Connolly’s interest in progressive transformation derives from her scholarship and her past administrative experience. Her current book, tentatively entitled GreeceandRome, advocates for an emergent transregional, transcultural approach to the study of ancient societies. As provost at the CUNY Graduate Center, with support from the Mellon Foundation, she established a major initiative to transform doctoral education, with the aims of orienting graduate research projects toward the public good and enriching students’ career options after completion of the PhD. Committed to hiring diverse faculty and recruiting a diverse student body, she sought to improve students’ experience by increasing staff in student services, offering training in quantitative skills and methods, and establishing best practices in doctoral mentoring. As a divisional dean at NYU, Connolly secured a $2 million grant from the Mellon Foundation to support a collaborative initiative in urban humanities, and helped build NYU’s sibling campuses in Abu Dhabi and Shanghai.

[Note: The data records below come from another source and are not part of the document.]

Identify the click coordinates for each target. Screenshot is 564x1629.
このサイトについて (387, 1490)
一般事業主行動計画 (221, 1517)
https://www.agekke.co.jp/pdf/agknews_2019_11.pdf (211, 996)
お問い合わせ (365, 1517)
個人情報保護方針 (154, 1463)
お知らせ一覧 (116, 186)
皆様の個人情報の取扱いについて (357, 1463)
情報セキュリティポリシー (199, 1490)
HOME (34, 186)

Connolly earned an AB in classics from Princeton University in 1991 and a PhD in classical studies from the University of Pennsylvania in 1997. She held professorships at the University of Washington and Stanford University before moving to NYU in 2004.

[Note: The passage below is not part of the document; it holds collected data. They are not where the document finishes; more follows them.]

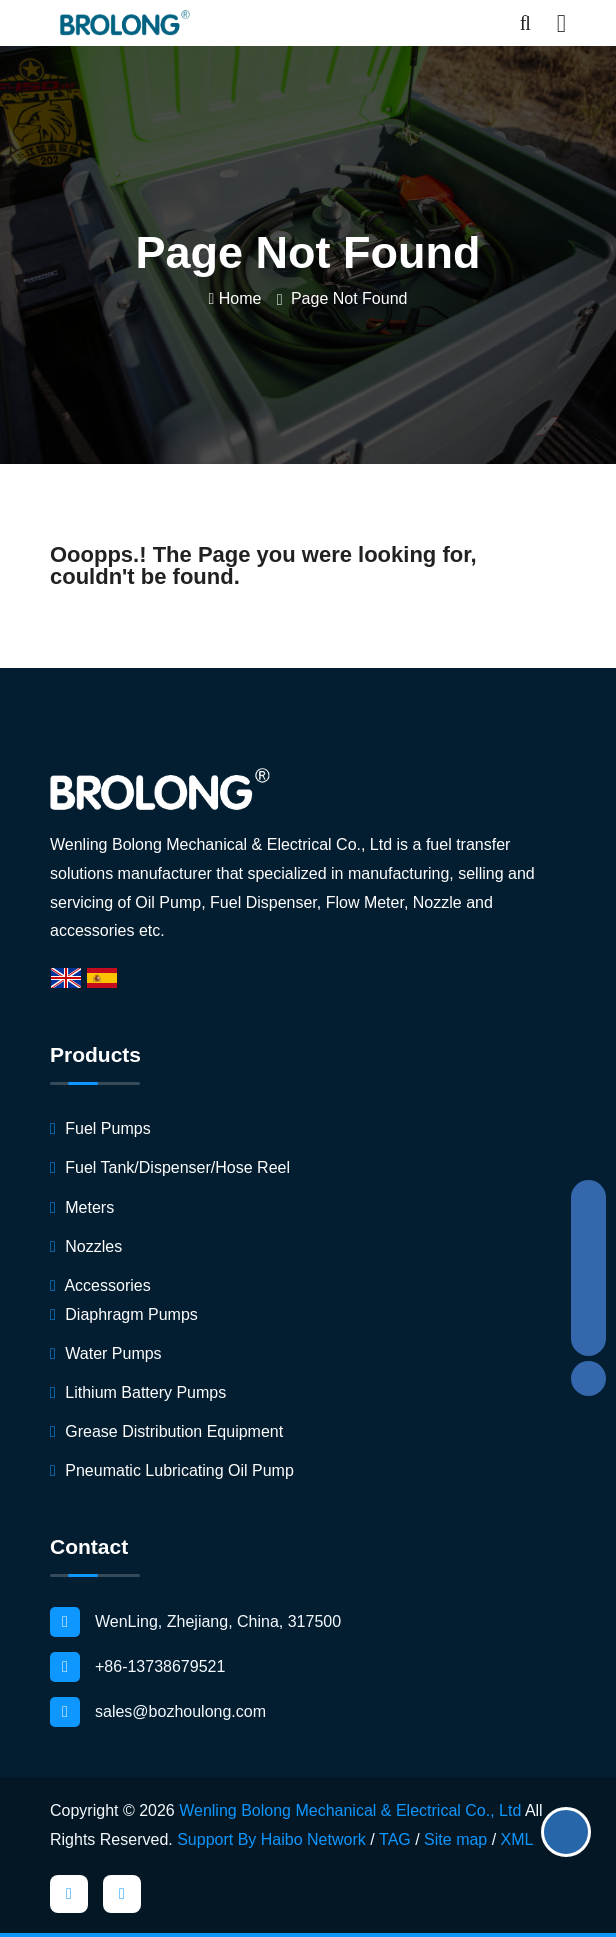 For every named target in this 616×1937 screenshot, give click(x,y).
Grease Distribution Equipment (166, 1431)
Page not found (349, 298)
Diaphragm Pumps (124, 1314)
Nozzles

She is the author of two books, The State of Speech and The Life of Roman Republicanism, and over seventy articles, book reviews, and essays. Her current board and advisory group service includes the American Academy of Arts and Sciences, the National Humanities Alliance, the National Humanities Center, Middlesex School, and the Journal for the History of Ideas. She is a past member of the board of directors of the Society for Classical Studies. Her writing has appeared in The New York Times Book Review, the Independent, the Village Voice, the Times Literary Supplement, the Chronicle of Higher Education, and Inside Higher Ed. Deeply interested in contemporary art, she served as an interpreter/player for the artist Tino Sehgal and is at work on a creative translation of Vergil’s pastoral poetry. She speaks and writes regularly about the future of the humanities and the necessity of public funding for higher education as a keystone of a robust democracy.